The Reformed Vampire Support Group - Catherine Jinks
Vampires are meant to be so glamorous and powerful, but I'm here to inform you that being a vampire is nothing like that. Not one bit. On the contrary, it's like being stuck indoors with the flu watching daytime television, forever and ever.
I own, but haven't yet read, another book by Catherine Jinks: Evil Genius, about a school for training supervillains. So just from that I knew that her take on vampires would be a little more amusing, a little less earnest than the latest fashions in vampire lore: sexy, beautiful vampires who fall in love with humans and have exciting super-powered battles. This, my friends, is no Twilight.
Nina is a vampire, who is stuck at age fifteen, when she was infected. The problem, though, is that she's really fifty years old and is tired of being treated like a child.

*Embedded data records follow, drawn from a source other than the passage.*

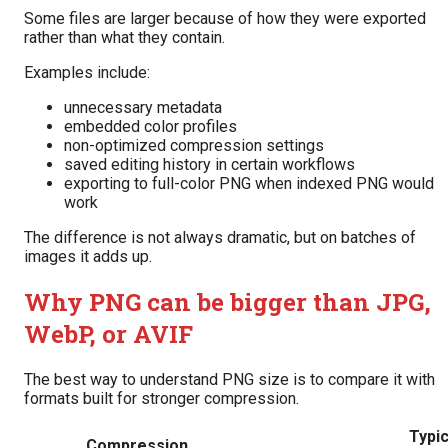
Some files are larger because of how they were exported
rather than what they contain.
Examples include:
unnecessary metadata
embedded color profiles
non-optimized compression settings
saved editing history in certain workflows
exporting to full-color PNG when indexed PNG would
work
The difference is not always dramatic, but on batches of
images it adds up.
Why PNG can be bigger than JPG,
WebP, or AVIF
The best way to understand PNG size is to compare it with
formats built for stronger compression.
Typic
Compression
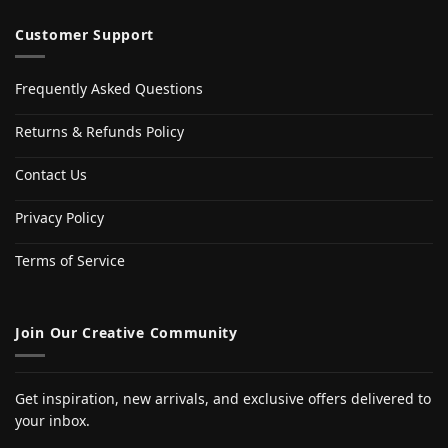
Customer Support
Frequently Asked Questions
Returns & Refunds Policy
Contact Us
Privacy Policy
Terms of Service
Join Our Creative Community
Get inspiration, new arrivals, and exclusive offers delivered to
your inbox.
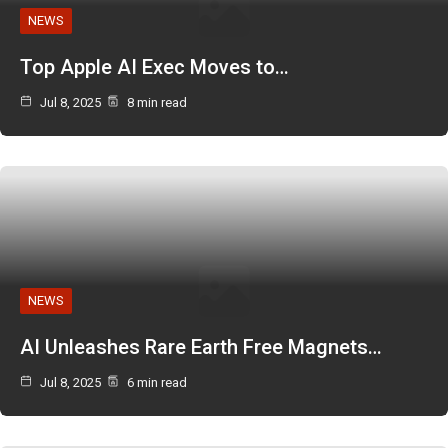
NEWS
Top Apple AI Exec Moves to…
Jul 8, 2025
8 min read
NEWS
AI Unleashes Rare Earth Free Magnets…
Jul 8, 2025
6 min read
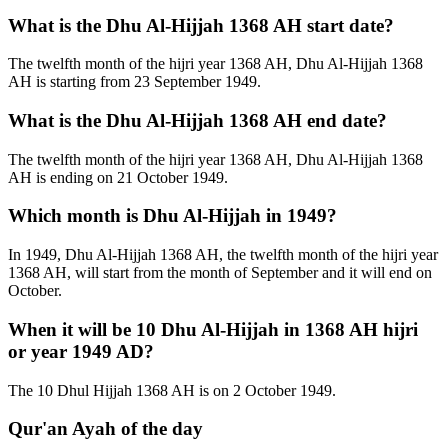
What is the Dhu Al-Hijjah 1368 AH start date?
The twelfth month of the hijri year 1368 AH, Dhu Al-Hijjah 1368
AH is starting from 23 September 1949.
What is the Dhu Al-Hijjah 1368 AH end date?
The twelfth month of the hijri year 1368 AH, Dhu Al-Hijjah 1368
AH is ending on 21 October 1949.
Which month is Dhu Al-Hijjah in 1949?
In 1949, Dhu Al-Hijjah 1368 AH, the twelfth month of the hijri year
1368 AH, will start from the month of September and it will end on
October.
When it will be 10 Dhu Al-Hijjah in 1368 AH hijri
or year 1949 AD?
The 10 Dhul Hijjah 1368 AH is on 2 October 1949.
Qur'an Ayah of the day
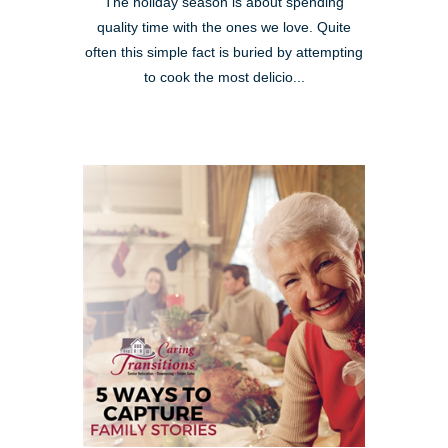
The holiday season is about spending
quality time with the ones we love. Quite
often this simple fact is buried by attempting
to cook the most delicio...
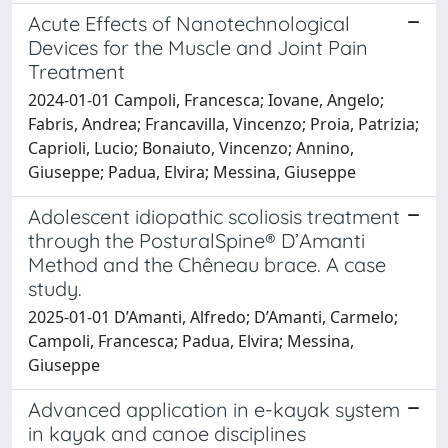
Acute Effects of Nanotechnological
Devices for the Muscle and Joint Pain
Treatment
2024-01-01 Campoli, Francesca; Iovane, Angelo;
Fabris, Andrea; Francavilla, Vincenzo; Proia, Patrizia;
Caprioli, Lucio; Bonaiuto, Vincenzo; Annino,
Giuseppe; Padua, Elvira; Messina, Giuseppe
Adolescent idiopathic scoliosis treatment
through the PosturalSpine® D’Amanti
Method and the Chêneau brace. A case
study.
2025-01-01 D’Amanti, Alfredo; D’Amanti, Carmelo;
Campoli, Francesca; Padua, Elvira; Messina,
Giuseppe
Advanced application in e-kayak system
in kayak and canoe disciplines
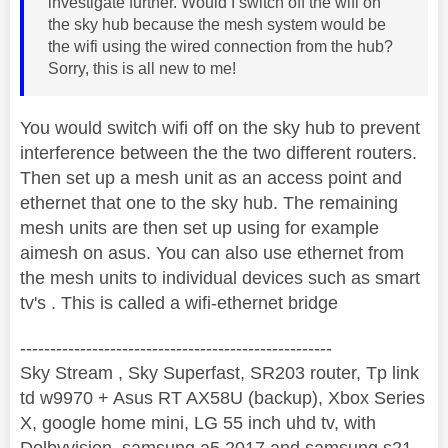
investigate further. Would I switch off the wifi on
the sky hub because the mesh system would be
the wifi using the wired connection from the hub?
Sorry, this is all new to me!
You would switch wifi off on the sky hub to prevent
interference between the the two different routers.
Then set up a mesh unit as an access point and
ethernet that one to the sky hub. The remaining
mesh units are then set up using for example
aimesh on asus. You can also use ethernet from
the mesh units to individual devices such as smart
tv's . This is called a wifi-ethernet bridge
----------------------------------------------------
Sky Stream , Sky Superfast, SR203 router, Tp link
td w9970 + Asus RT AX58U (backup), Xbox Series
X, google home mini, LG 55 inch uhd tv, with
Dolbyvision, samsung a5 2017 and samsung s21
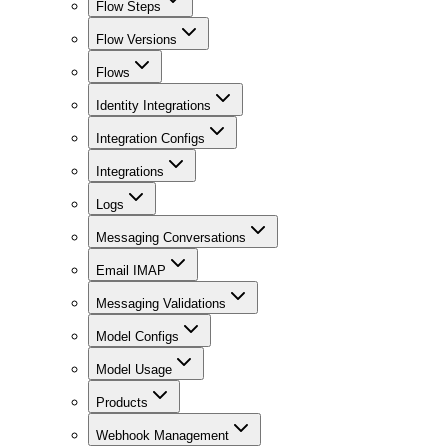
Flow Steps
Flow Versions
Flows
Identity Integrations
Integration Configs
Integrations
Logs
Messaging Conversations
Email IMAP
Messaging Validations
Model Configs
Model Usage
Products
Webhook Management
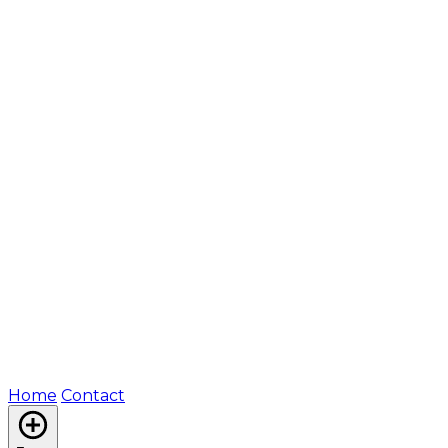
Home
Contact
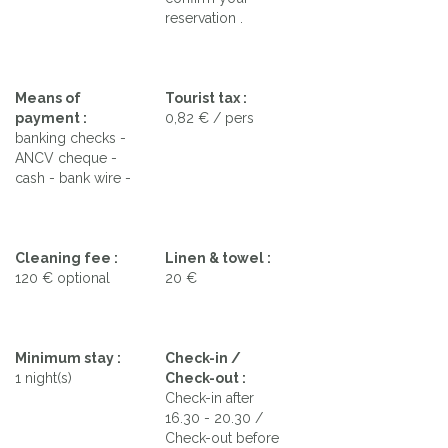
reservation .
Means of
Tourist tax :
payment :
0,82 € / pers
banking checks -
ANCV cheque -
cash - bank wire -
Cleaning fee :
Linen & towel :
120 € optional
20 €
Minimum stay :
Check-in /
1 night(s)
Check-out :
Check-in after
16.30 - 20.30 /
Check-out before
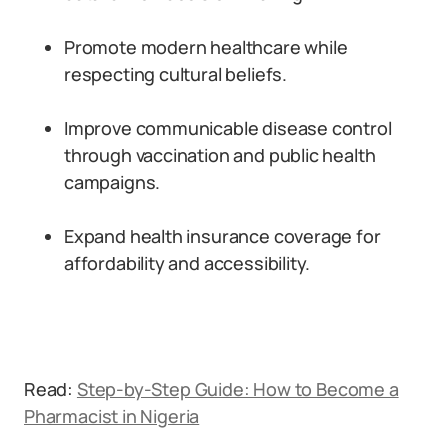
Promote modern healthcare while
respecting cultural beliefs.
Improve communicable disease control
through vaccination and public health
campaigns.
Expand health insurance coverage for
affordability and accessibility.
Read:
Step-by-Step Guide: How to Become a
Pharmacist in Nigeria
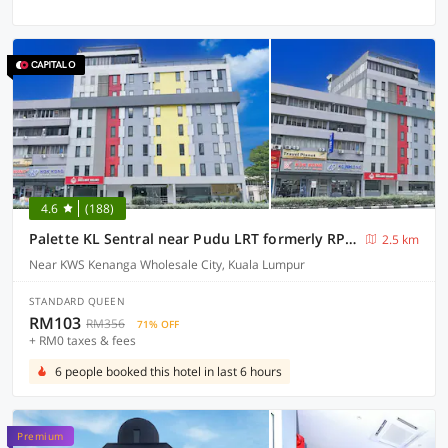
4.6
(188)
Palette KL Sentral near Pudu LRT formerly RPC Blissful Homes
2.5 km
Near KWS Kenanga Wholesale City, Kuala Lumpur
STANDARD QUEEN
RM103
RM356
71% OFF
+ RM0 taxes & fees
6 people booked this hotel in last 6 hours
Premium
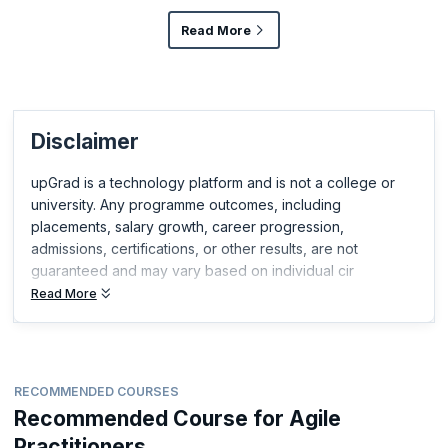
Read More
Disclaimer
upGrad is a technology platform and is not a college or
university. Any programme outcomes, including
placements, salary growth, career progression,
admissions, certifications, or other results, are not
guaranteed and may vary based on individual cir
Read More
RECOMMENDED COURSES
Recommended Course for Agile
Practitioners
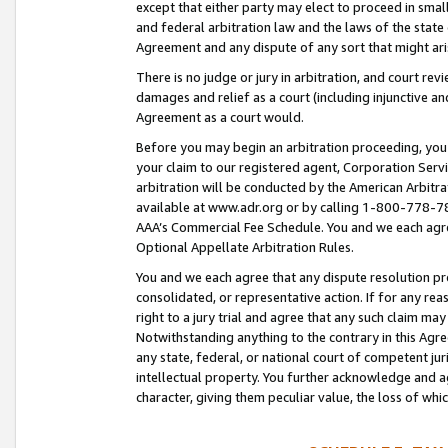
except that either party may elect to proceed in small
and federal arbitration law and the laws of the state 
Agreement and any dispute of any sort that might ar
There is no judge or jury in arbitration, and court re
damages and relief as a court (including injunctive a
Agreement as a court would.
Before you may begin an arbitration proceeding, you m
your claim to our registered agent, Corporation Se
arbitration will be conducted by the American Arbitra
available at www.adr.org or by calling 1-800-778-787
AAA’s Commercial Fee Schedule. You and we each agre
Optional Appellate Arbitration Rules.
You and we each agree that any dispute resolution pro
consolidated, or representative action. If for any rea
right to a jury trial and agree that any such claim ma
Notwithstanding anything to the contrary in this Agre
any state, federal, or national court of competent jur
intellectual property. You further acknowledge and ag
character, giving them peculiar value, the loss of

She and several other vampires are part of the Reformed Vampire Support Group. They meet regularly to talk about being vampires and to encourage each other not to attack humans. On the whole, they're a pretty pitiful bunch. Weak, totally useless during the day, and for the most part poor. After all, how do you get a useful job if you're a vampire?
Then one day Casimir, the oldest vampire (whom nobody really liked anyway) turns up dead in his coffin, staked through the heart and, for good measure, shot with a silver bullet. Clearly his killer is a little over-enthusiastic, but it sends the vampires into a panic. When they try to track down this vampire slayer, they wind up (of course) in over their heads in something much bigger.
I suppose it wouldn't be too much of a spoiler to say that there are werewolves who turn up (and one of them is sexy) and there is some adventure and swashbuckling, but for the most part Jinks plays with the conventions and is not writing for Stephenie Meyers' fans. Rather, if you're one of the people who finds the Twilight phenomenon really annoying, you're probably more the target audience for this book.
It's not fantastic literature by any means, but it was an entertaining summer read, and maybe a temporary antidote to that other vampire series.